From: spir (email@example.com)
Date: Tue Feb 02 2010 - 12:49:50 CST
From the doc:
"Starter: Any code point (assigned or not) with combining class of zero (ccc=0).
The term Starter refers, in concept, to the starting character of a combining character sequence (D56), because all combining character sequences except defective combining character sequences (D57) commence with a ccc=0 character—in other words, they start with a Starter.
Reorderable Pair: Two adjacent characters A and B in a coded character sequence <A,B> are a Reorderable Pair if and only if ccc(A) > ccc(B) > 0."

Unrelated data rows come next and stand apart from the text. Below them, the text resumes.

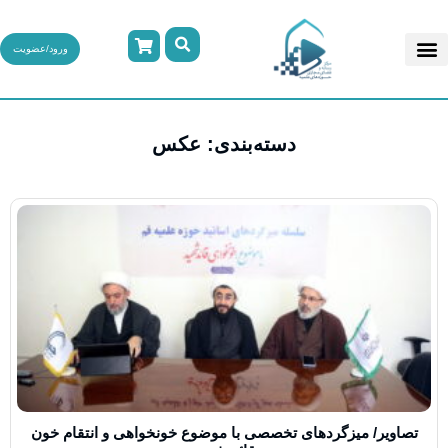
ورود/عضویت
دسته‌بندی: عکس
تصاویر/ میزگردهای تخصصی با موضوع خونخواهی و انتقام خون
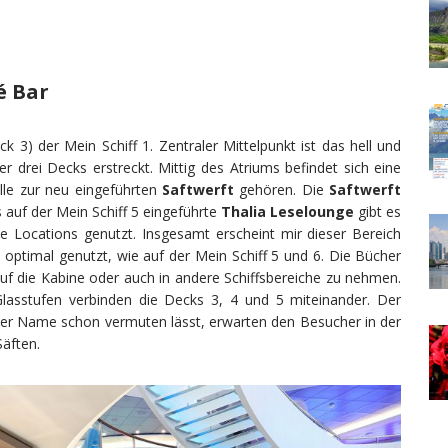
é Bar
3) der Mein Schiff 1. Zentraler Mittelpunkt ist das hell und
er drei Decks erstreckt. Mittig des Atriums befindet sich eine
lle zur neu eingeführten
Saftwerft
gehören. Die
Saftwerft
ts auf der Mein Schiff 5 eingeführte
Thalia Leselounge
gibt es
ide Locations genutzt. Insgesamt erscheint mir dieser Bereich
optimal genutzt, wie auf der Mein Schiff 5 und 6. Die Bücher
uf die Kabine oder auch in andere Schiffsbereiche zu nehmen.
lasstufen verbinden die Decks 3, 4 und 5 miteinander. Der
der Name schon vermuten lässt, erwarten den Besucher in der
Säften.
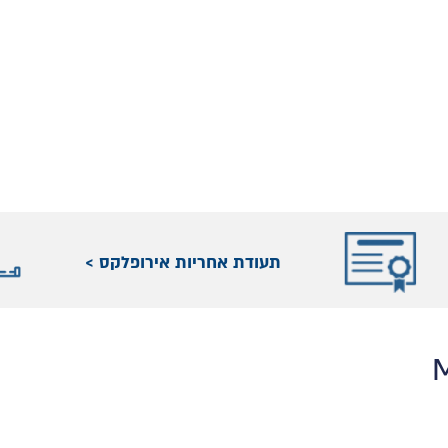
תעודת אחריות אירופלקס >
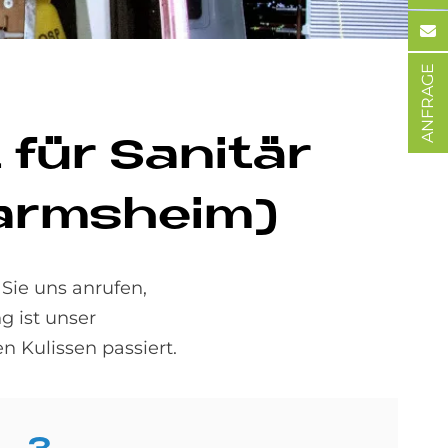
ANFRAGE
für Sa­ni­tär
(Darmsheim)
Sie uns anrufen,
g ist unser
n Kulissen passiert.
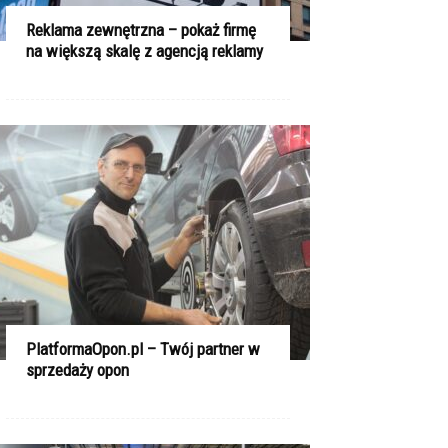
Reklama zewnętrzna – pokaż firmę
na większą skalę z agencją reklamy
PlatformaOpon.pl – Twój partner w
sprzedaży opon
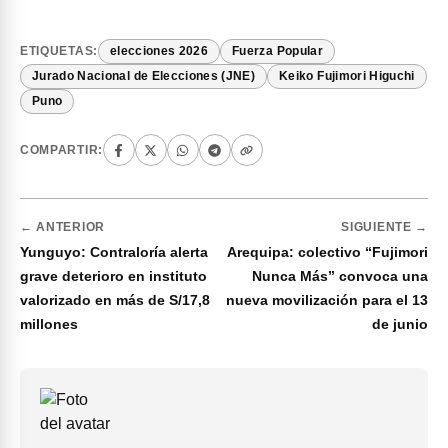
ETIQUETAS:
elecciones 2026
Fuerza Popular
Jurado Nacional de Elecciones (JNE)
Keiko Fujimori Higuchi
Puno
COMPARTIR:
← ANTERIOR
SIGUIENTE →
Yunguyo: Contraloría alerta
Arequipa: colectivo “Fujimori
grave deterioro en instituto
Nunca Más” convoca una
valorizado en más de S/17,8
nueva movilización para el 13
millones
de junio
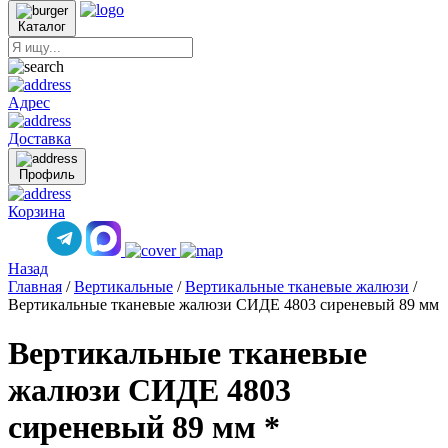
Каталог
Адрес
Доставка
Профиль
Корзина
Назад
Главная
/
Вертикальные
/
Вертикальные тканевые жалюзи
/
Вертикальные тканевые жалюзи СИДЕ 4803 сиреневый 89 мм
Вертикальные тканевые
жалюзи СИДЕ 4803
сиреневый 89 мм *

This means, I guess, that a combining character sequence's first character is guaranteed to be a starter, ie to have ccc=0. I cannot find whether the converse statement is true: is a following character guaranteed to be a non-starter? This would mean: "all combining character sequences except defective combining character sequences (D57) continue with ccc!=0"

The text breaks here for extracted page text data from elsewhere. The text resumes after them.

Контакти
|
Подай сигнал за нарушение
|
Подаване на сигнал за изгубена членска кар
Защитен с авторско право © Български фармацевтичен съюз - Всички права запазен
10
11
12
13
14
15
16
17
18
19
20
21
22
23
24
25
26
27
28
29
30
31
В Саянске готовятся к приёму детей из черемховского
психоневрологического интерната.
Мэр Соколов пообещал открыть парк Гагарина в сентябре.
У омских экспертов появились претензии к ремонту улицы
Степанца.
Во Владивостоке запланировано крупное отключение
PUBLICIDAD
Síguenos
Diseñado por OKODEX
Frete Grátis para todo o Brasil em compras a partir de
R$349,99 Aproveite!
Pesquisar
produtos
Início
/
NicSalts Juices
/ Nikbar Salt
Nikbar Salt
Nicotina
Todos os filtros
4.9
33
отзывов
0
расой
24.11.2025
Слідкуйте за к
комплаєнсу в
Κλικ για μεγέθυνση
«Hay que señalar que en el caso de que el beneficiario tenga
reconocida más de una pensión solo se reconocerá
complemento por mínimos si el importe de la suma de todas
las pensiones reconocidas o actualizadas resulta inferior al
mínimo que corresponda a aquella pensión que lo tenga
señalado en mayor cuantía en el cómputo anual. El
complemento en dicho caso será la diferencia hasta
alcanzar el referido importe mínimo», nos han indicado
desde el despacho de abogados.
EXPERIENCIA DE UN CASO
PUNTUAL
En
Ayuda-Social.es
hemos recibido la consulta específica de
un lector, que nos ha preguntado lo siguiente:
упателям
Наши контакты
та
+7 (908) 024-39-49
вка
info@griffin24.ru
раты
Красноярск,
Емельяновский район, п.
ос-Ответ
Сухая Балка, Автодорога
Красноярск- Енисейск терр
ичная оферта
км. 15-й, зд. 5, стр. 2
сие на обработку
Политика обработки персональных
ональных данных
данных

For sure, some combinations are made of characters that can also be stand-alone, eg combined ideograms. But unicode may have implemented those characters with non-spacing variants like for diacritics.
The reason I ask is an obvious way (for me) to perform normalization (in my case NFD: decomposition + ordering) is to operate on already "stacked" combining sequences which I will make anyway (according to the algorithm for so-called grapheme clusters). Then, both normalization stages proceed inside such "code stacks". If the answer to the above question is yes, then it is not necessary to check whether a following code's ccc is > 0.

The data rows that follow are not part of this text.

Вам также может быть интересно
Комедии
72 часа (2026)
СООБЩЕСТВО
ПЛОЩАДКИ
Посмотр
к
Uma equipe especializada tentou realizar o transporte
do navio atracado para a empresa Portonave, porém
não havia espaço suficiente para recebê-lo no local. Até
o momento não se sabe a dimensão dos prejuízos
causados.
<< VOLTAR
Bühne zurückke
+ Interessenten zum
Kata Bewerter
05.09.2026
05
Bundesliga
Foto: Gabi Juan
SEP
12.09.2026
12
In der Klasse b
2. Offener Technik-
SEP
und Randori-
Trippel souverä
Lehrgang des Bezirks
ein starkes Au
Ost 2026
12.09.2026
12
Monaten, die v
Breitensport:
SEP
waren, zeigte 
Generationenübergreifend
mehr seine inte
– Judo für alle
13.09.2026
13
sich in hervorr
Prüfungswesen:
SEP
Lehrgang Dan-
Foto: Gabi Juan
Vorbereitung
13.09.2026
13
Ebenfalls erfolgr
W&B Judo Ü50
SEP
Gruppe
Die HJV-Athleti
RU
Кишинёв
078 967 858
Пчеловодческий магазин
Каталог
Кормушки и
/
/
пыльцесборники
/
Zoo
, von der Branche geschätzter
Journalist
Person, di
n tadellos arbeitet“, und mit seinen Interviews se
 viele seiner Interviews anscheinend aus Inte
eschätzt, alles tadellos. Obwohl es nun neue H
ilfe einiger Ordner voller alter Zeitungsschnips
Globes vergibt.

Also, these definitions seem to imply that a combining sequence cannot be originally defined with the base following a combining mark, eg that a source text holding <U+0307 combining dot above, U+0064 latin small letter d> is simply illegal. Is this true? If yes, a sequence of 2 codes can only be properly ordered and we can safely start reordering from the *third* code.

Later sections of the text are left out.